§ Work order
Set down, please, the line that contains "The height and width of the screenshot is (1257, 1198)." and every line that follows it to the end of the records, exactly; do not include pictures.

/---

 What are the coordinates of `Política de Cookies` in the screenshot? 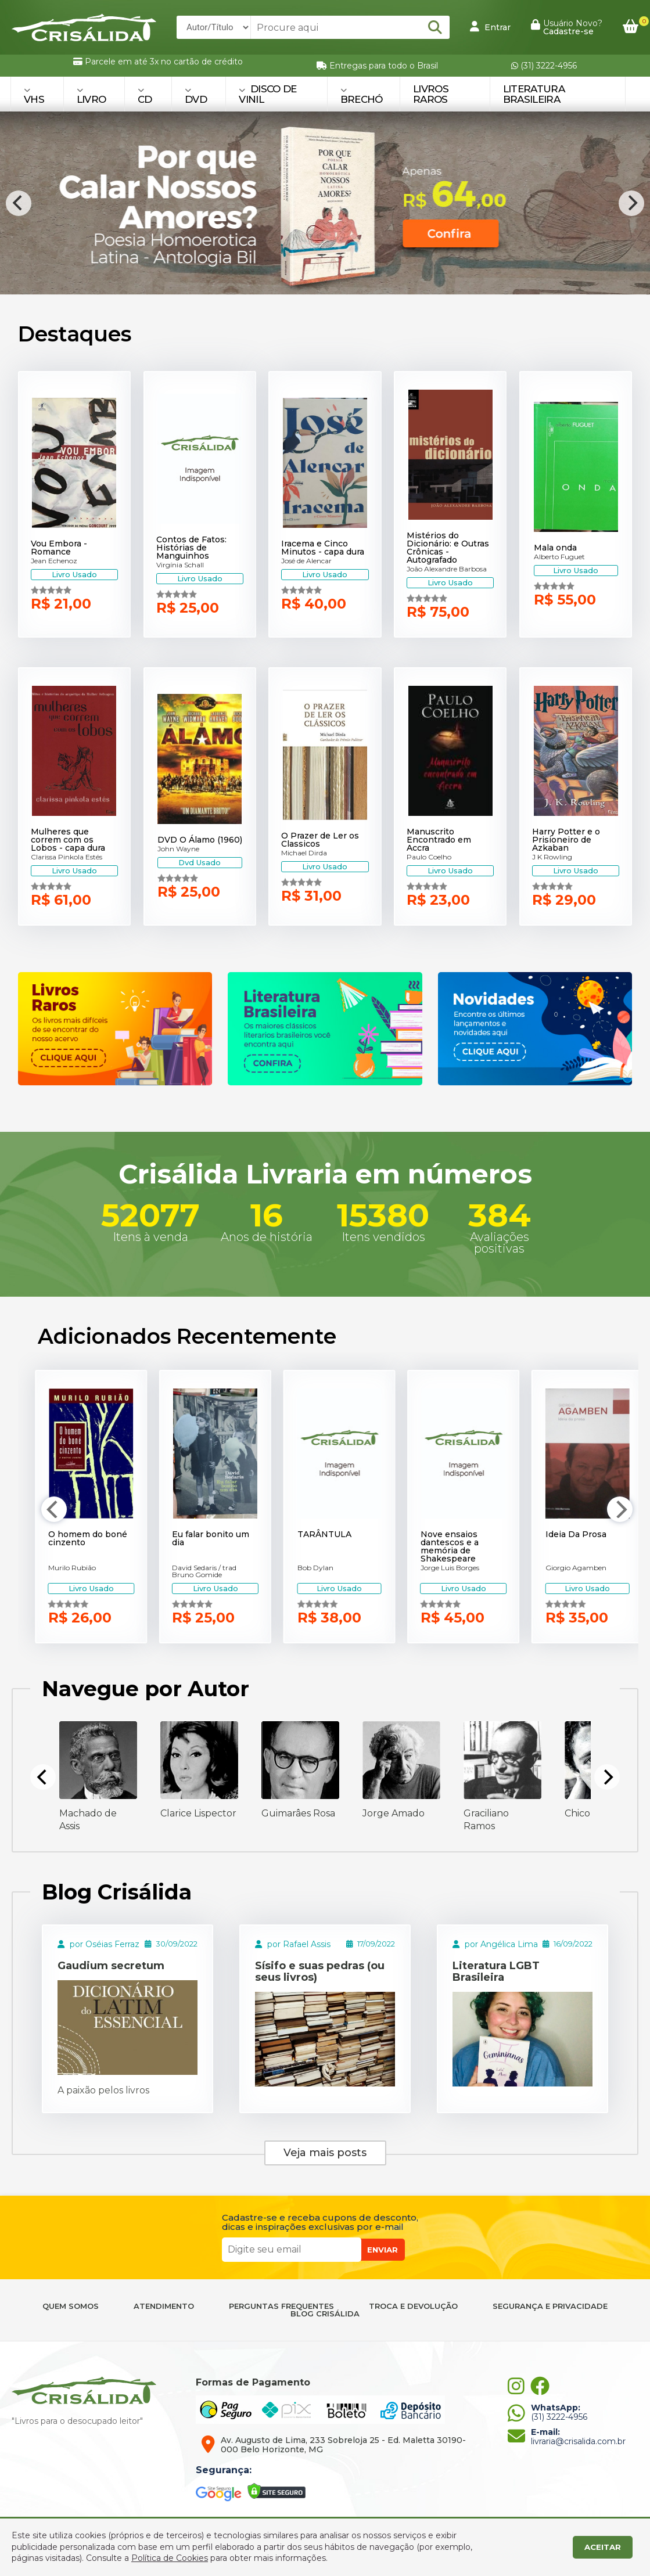 It's located at (169, 2558).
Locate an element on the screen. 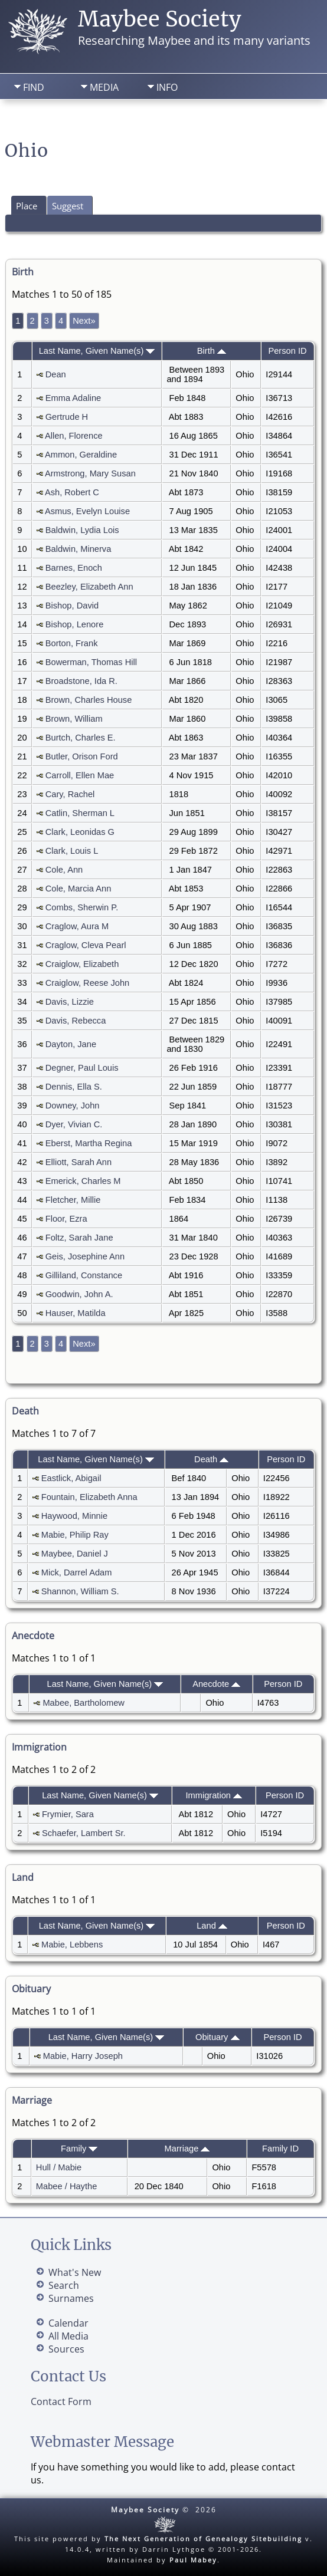 Image resolution: width=327 pixels, height=2576 pixels. Bishop, David is located at coordinates (72, 605).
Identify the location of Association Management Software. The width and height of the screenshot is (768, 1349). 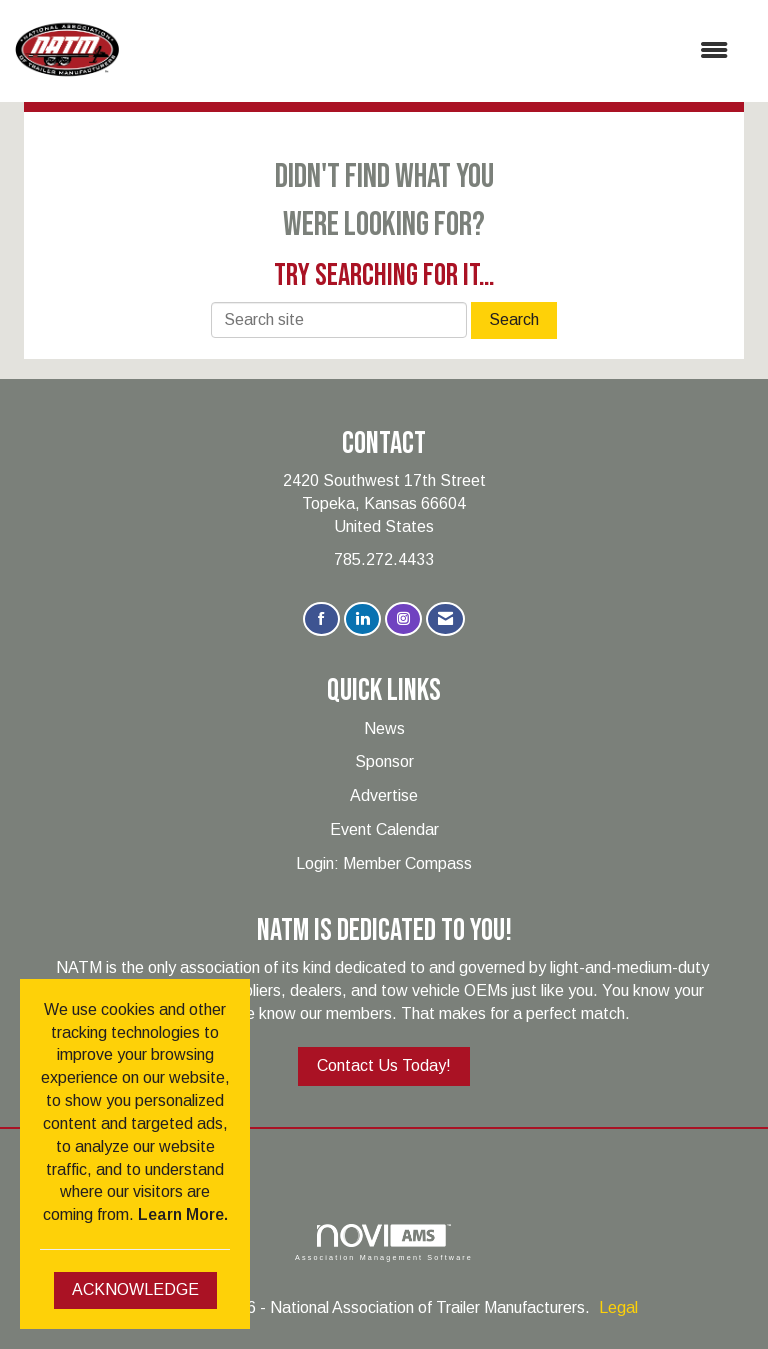
(384, 1242).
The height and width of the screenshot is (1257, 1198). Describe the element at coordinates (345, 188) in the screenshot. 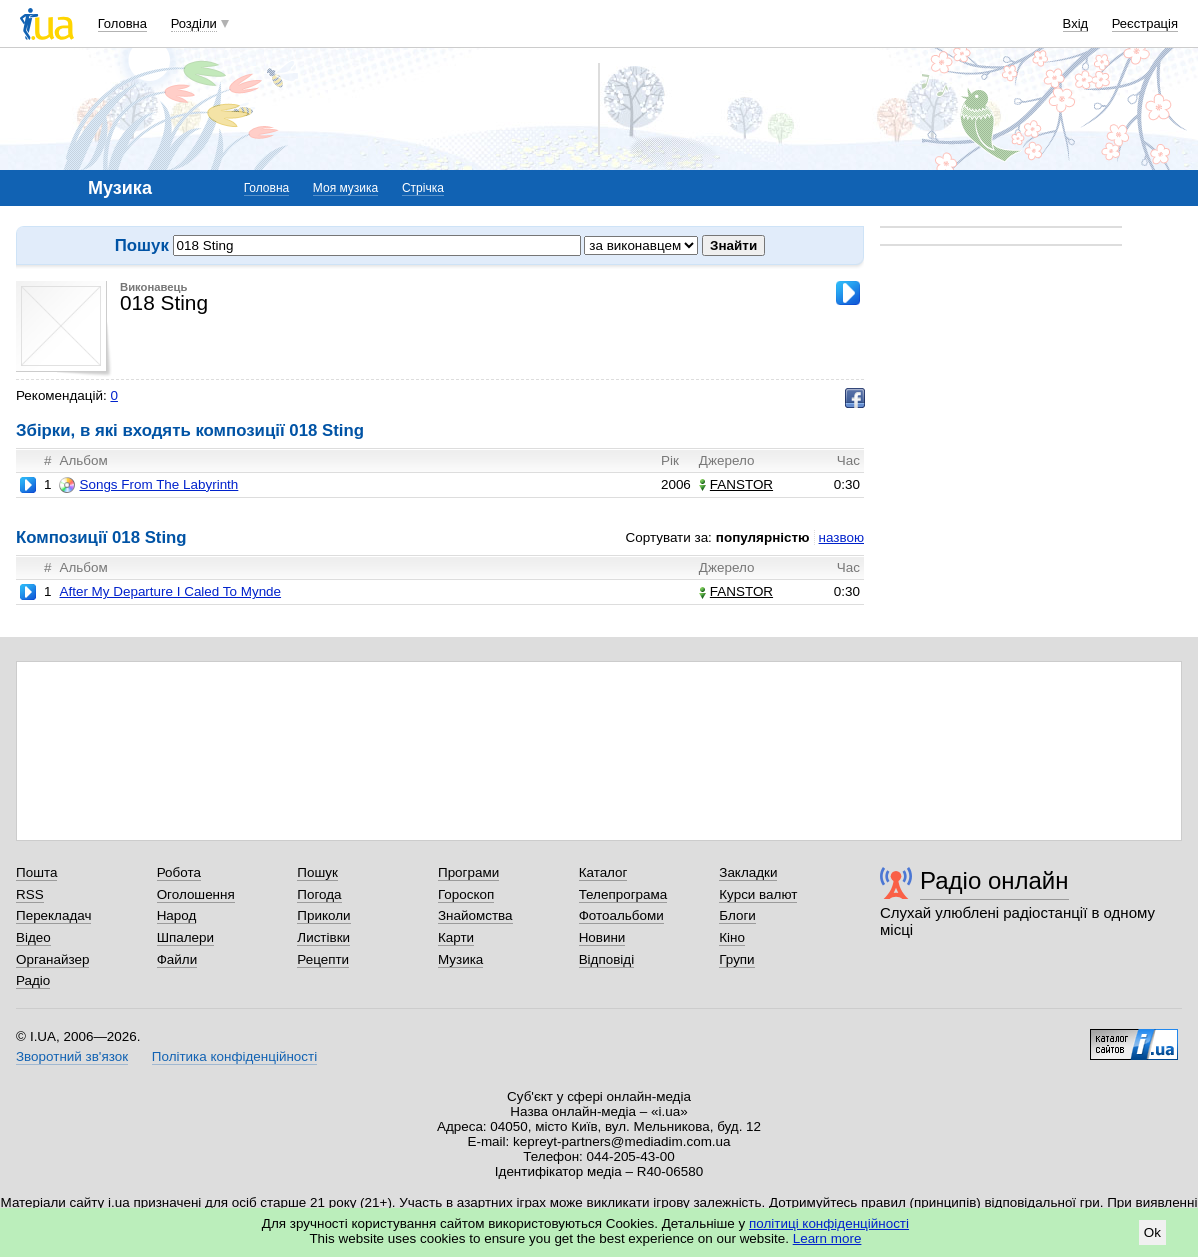

I see `Моя музика` at that location.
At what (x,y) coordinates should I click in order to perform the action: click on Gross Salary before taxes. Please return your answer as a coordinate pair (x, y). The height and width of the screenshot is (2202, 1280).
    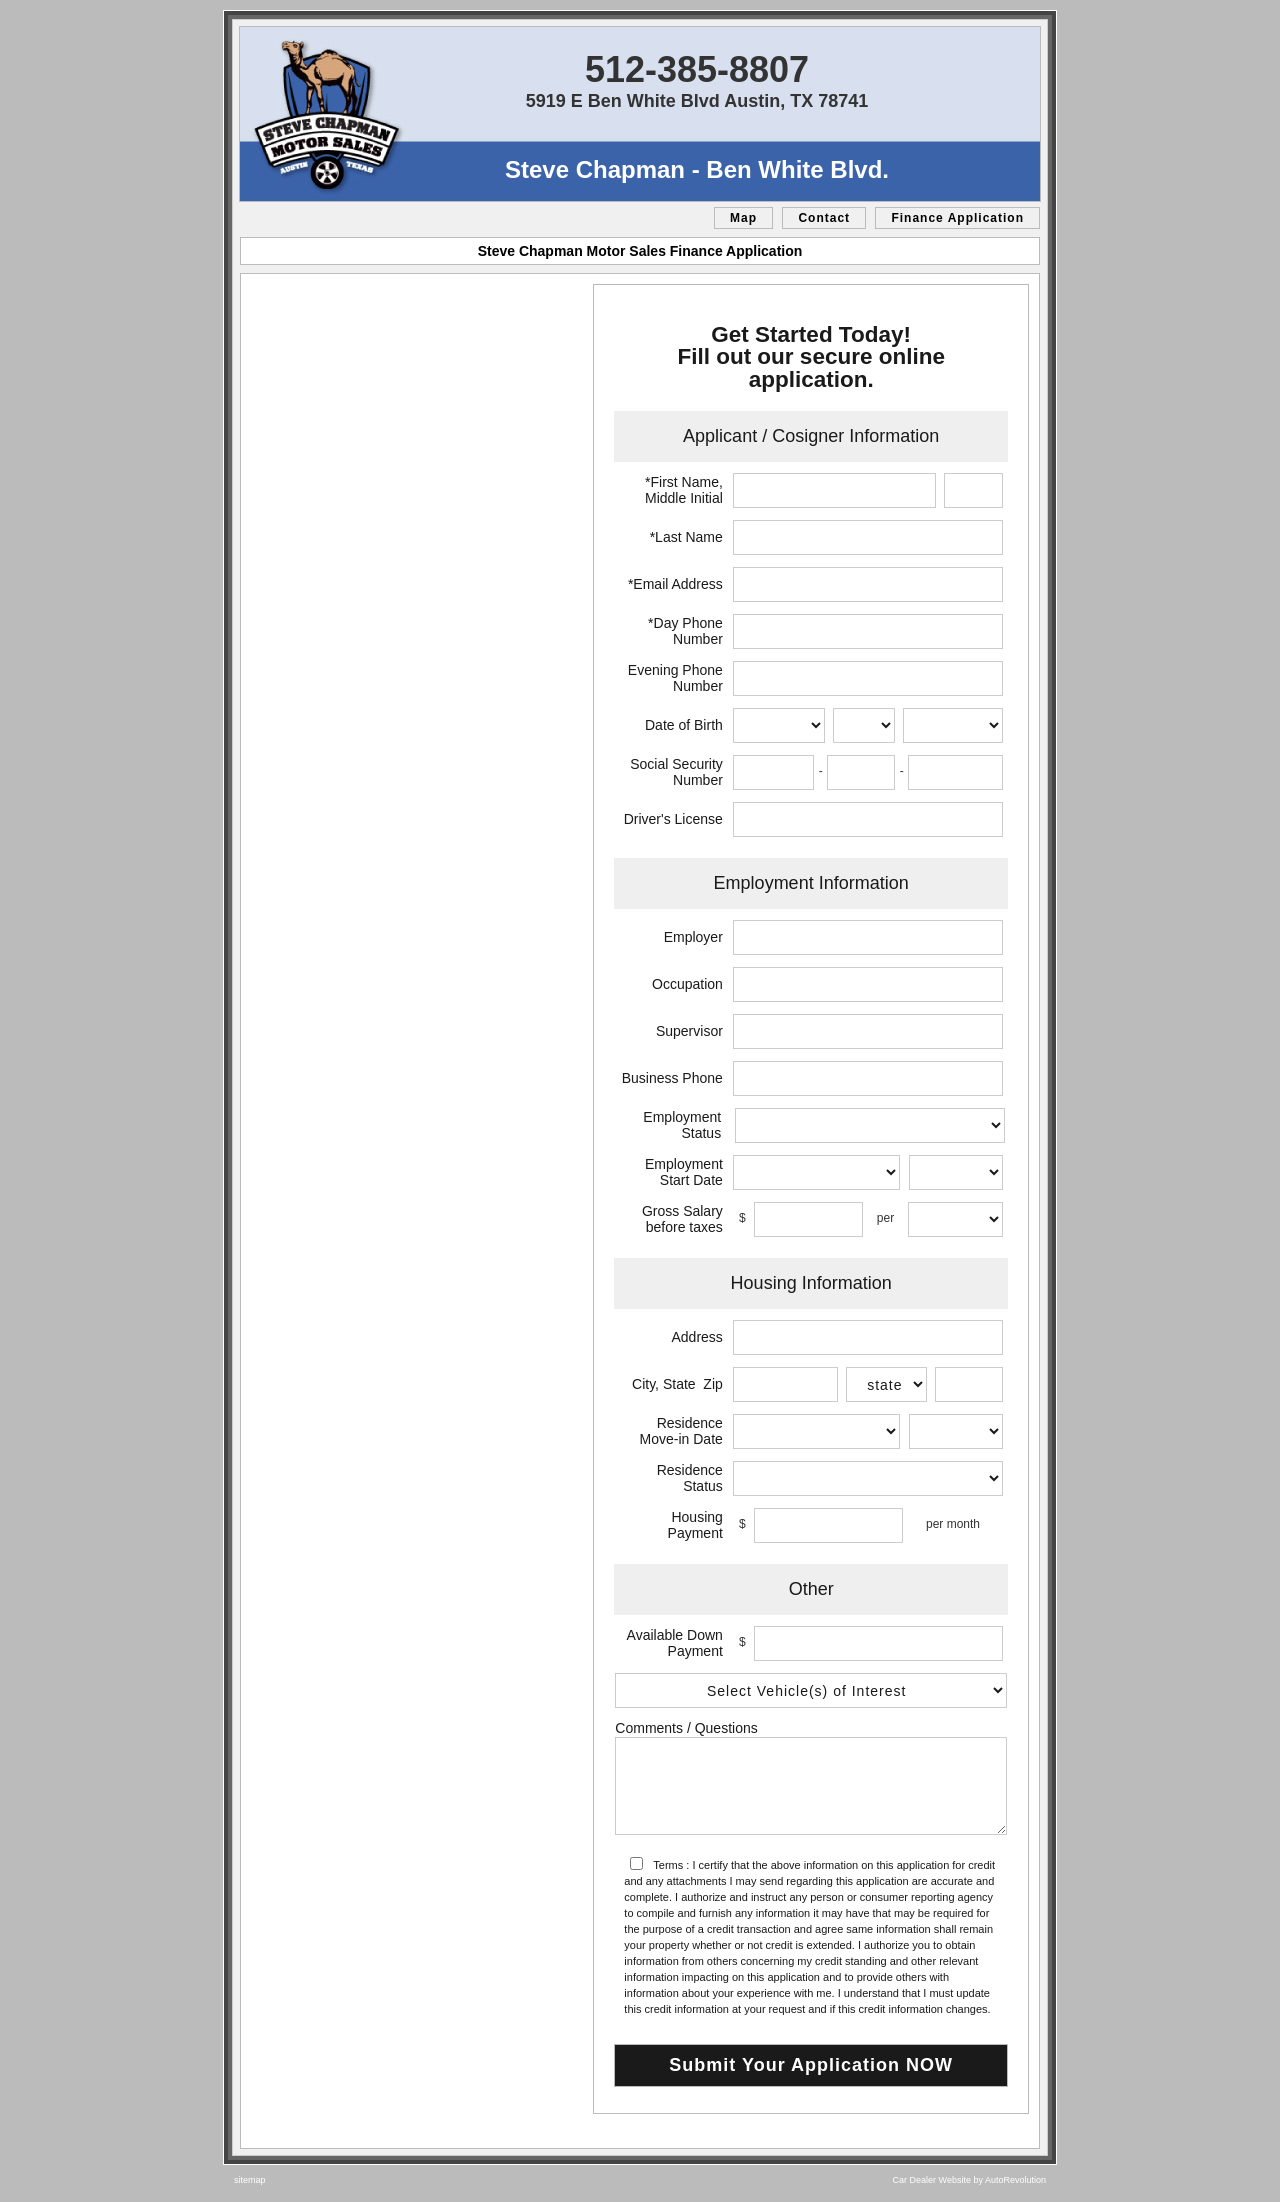
    Looking at the image, I should click on (682, 1219).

\---

§ Exercise output
The height and width of the screenshot is (1257, 1198). Describe the element at coordinates (345, 188) in the screenshot. 

I see `Моя музика` at that location.
At what (x,y) coordinates should I click in order to perform the action: click on Gross Salary before taxes. Please return your answer as a coordinate pair (x, y). The height and width of the screenshot is (2202, 1280).
    Looking at the image, I should click on (682, 1219).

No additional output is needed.